DNA Sights 999.9
Leiji Matsumoto has written some great stories -- stories great enough to be considered classic, to stand the test of time. DNA Sights 999.9 is not one of those stories.
After a meteor hits Earth, traitor forces have (for all intents and purposes) taken over, and the people are suffering. In the chaos, a boy named Tetsuro Daiba, who had lost his parents in the meteor hit, is paid a visit by Mello, a mysterious woman appearing in a bright light. When Daiba comes to, he finds itself in a spaceship infirmary under observation. Stealing a fighter that he didn't know how to pilot (until he tried it), he breaks out, flying like a total pro.
He was able to remember how to pilot from his DNA memory... and to find out more, his doctor friend takes him to his secret underground lab, in which he acts as a professor to find out ways to stop the traitor regime. When the forces invade to take him back, a girl named Rei Yuuki mysteriously shoots down their entire carrier with only a fighter jet! Apparently, both have mysterious powers that the enemies want, which may or may not be connected to their being the only two known survivors of the meteor impact.
While looking for a third survivor (which turned out to be a cat), the two are taken by force to Queen Photon (ruler of the traitor regime), who claims that she is out to SAVE the Earth from those who sent the Meteor. The two don't know whether to believe her or Mello until the (telepathic) cat breaks them out of the Queen's sealed chamber, and Mello comes to straighten things out. That's when the two (er, three) of them make a choice... Stay on a planet that can't support their advanced race, or strike out into the unknown of space?

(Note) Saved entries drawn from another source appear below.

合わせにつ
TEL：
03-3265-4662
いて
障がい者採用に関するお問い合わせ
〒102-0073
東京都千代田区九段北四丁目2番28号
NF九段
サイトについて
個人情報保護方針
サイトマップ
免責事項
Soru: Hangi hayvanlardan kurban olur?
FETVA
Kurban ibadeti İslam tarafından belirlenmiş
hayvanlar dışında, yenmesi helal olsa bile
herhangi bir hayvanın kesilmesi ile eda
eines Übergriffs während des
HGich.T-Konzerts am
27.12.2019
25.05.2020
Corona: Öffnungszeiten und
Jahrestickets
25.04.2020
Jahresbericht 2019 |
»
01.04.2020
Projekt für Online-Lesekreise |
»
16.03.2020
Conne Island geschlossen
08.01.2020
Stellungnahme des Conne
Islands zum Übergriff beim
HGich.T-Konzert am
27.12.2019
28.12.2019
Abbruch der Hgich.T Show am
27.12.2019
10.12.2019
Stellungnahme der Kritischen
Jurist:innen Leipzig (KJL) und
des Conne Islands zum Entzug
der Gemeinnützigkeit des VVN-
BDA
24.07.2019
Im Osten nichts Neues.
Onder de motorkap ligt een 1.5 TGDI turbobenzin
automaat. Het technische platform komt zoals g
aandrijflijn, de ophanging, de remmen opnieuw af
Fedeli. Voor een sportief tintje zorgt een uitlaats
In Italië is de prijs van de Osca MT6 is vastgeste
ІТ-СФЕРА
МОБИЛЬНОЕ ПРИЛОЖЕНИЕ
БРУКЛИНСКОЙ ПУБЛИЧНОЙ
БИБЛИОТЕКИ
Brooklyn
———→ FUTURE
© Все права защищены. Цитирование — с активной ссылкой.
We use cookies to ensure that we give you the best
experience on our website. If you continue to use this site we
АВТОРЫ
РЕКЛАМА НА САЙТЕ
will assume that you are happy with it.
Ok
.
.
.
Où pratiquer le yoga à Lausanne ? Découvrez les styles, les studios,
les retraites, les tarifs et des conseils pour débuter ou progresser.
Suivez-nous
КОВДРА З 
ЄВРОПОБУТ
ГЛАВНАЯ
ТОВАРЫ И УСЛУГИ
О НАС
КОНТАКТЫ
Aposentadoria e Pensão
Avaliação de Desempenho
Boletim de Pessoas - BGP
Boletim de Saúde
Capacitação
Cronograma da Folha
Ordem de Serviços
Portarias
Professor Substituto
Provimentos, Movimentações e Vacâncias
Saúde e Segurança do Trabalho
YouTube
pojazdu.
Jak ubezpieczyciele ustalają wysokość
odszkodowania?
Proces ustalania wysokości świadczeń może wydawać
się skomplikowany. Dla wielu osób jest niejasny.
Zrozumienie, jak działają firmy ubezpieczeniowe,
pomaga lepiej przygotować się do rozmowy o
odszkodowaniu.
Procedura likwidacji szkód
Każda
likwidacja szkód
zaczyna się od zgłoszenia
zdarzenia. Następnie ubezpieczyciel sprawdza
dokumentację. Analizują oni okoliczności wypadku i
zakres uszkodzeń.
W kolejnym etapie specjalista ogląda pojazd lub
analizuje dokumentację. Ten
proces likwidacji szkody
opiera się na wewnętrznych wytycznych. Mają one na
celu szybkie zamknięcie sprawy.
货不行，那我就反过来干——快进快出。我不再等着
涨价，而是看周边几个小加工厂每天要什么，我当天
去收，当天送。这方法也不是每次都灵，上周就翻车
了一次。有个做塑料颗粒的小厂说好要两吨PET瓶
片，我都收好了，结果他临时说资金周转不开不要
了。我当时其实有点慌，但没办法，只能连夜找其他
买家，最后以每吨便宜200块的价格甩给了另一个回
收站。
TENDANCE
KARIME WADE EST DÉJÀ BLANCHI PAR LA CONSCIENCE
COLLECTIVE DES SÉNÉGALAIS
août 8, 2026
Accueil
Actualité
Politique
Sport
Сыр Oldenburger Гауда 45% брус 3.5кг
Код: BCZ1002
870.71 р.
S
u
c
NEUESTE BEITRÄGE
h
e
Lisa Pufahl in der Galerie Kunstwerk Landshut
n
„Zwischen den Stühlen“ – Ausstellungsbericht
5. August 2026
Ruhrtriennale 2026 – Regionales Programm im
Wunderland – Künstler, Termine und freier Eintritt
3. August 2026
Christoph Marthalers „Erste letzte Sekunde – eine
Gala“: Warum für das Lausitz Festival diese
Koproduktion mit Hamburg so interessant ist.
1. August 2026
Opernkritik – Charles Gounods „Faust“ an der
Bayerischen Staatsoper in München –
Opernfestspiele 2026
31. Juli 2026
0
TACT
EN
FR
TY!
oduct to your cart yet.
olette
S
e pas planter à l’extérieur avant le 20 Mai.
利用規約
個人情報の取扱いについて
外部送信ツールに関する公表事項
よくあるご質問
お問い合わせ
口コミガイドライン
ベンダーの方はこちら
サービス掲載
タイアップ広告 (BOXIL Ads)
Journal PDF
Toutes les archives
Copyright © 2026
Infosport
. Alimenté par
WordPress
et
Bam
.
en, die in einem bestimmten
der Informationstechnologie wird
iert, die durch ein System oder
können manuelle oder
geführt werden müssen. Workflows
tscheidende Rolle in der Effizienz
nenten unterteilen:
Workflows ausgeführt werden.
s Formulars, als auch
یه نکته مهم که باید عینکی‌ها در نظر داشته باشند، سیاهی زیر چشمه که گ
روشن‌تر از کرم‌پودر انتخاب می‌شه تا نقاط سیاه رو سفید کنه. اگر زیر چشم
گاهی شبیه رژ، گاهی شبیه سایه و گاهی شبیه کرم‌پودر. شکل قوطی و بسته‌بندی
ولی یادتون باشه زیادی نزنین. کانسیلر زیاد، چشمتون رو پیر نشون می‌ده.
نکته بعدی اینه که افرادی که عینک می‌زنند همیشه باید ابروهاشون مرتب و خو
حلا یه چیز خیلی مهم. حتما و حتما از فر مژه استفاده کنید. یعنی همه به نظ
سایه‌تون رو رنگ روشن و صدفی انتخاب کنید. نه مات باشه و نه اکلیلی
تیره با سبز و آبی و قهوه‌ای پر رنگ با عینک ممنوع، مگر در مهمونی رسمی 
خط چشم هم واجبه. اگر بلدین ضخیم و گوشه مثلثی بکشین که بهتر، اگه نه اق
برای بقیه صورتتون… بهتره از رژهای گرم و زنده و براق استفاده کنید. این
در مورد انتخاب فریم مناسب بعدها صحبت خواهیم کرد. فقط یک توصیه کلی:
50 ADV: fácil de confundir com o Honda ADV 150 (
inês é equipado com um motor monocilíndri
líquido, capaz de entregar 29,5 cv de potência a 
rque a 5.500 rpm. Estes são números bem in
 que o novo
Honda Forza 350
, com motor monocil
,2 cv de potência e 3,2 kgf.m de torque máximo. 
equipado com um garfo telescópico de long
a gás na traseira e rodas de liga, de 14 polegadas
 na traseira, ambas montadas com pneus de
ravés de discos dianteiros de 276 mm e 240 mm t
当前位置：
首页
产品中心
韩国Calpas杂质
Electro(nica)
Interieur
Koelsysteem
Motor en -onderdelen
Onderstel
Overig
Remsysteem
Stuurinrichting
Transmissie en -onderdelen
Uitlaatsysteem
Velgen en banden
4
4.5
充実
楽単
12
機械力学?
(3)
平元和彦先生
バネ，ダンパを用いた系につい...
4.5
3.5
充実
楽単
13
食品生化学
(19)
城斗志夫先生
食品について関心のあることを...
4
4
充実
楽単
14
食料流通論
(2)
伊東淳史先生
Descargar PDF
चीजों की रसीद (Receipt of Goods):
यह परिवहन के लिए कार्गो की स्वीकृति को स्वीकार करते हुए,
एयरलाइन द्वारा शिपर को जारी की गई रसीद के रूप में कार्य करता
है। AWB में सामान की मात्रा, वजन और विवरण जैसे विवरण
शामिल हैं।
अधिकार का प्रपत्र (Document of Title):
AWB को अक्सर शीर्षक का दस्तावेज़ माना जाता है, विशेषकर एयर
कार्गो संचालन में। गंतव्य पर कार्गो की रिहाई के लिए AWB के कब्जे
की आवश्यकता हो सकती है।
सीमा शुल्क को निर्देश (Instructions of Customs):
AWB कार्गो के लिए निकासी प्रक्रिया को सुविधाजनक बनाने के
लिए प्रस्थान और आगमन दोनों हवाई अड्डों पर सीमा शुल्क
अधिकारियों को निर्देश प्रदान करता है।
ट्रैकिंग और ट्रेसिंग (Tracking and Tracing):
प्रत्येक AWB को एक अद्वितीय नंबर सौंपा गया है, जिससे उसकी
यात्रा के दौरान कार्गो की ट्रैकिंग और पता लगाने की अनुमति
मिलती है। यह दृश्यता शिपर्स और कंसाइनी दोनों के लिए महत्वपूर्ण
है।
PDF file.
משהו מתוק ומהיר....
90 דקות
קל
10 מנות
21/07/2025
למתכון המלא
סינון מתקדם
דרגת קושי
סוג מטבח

Although the animation in this 1-part OAV is handled by Madhouse, it's produced by HMV, whom I must confess I've never heard of. The animation is quite good, certainly on par with other OAV's, and the bit of CG effects is handled flawlessly by Satelight (Kenji's Spring). Visually, the entire production is slightly above average. That isn't the problem here.
The problem is the tired, cliche storytelling. Having not read the original manga, I'm not sure whether to blame Matsumoto, the director, or the industry for defining each of the story elements as totally cliche. The plot recounts just about every tired old Space Opera plot element - from the angry main character lashing out on the wrong party and running away, to him running at someone who is obviously a hologram and falling as he passes right through. There is not one remaining element to this story that has not been routinely beaten to death by 80% of the serious Sci-Fi anime out there. Worse yet, as if sensing a failure, the ending features an appearance of Captain Harlock and the Arcadia for no real reason -- it's totally random and totally pointless.
Just to add an additional layer of mediocrity, we're not treated to the same high-quality dubbing that we're used to from Urban Vision. I'm guessing Jack Fletcher was tied up doing the Ghibli dubs for Disney and so he couldn't direct this effort, and whoever takes over simply isn't up to the task. We get a bit of the Hurry-Up-And-Fill-This-Space-With-Dialogue-Even-If-You-Have-To-Have-An-Odd-Unnaturally-Constructed-Sentance flaw that was so prevalent in Carl Macek's dubs. It's watchable, but not great.
With an uninspired telling, only slightly above average animation, and an inconclusive, tacked-on ending, there is nothing about this OAV that makes it anything but a must-miss. A pity that Urban Vision has chosen this one to be their first release in over a year.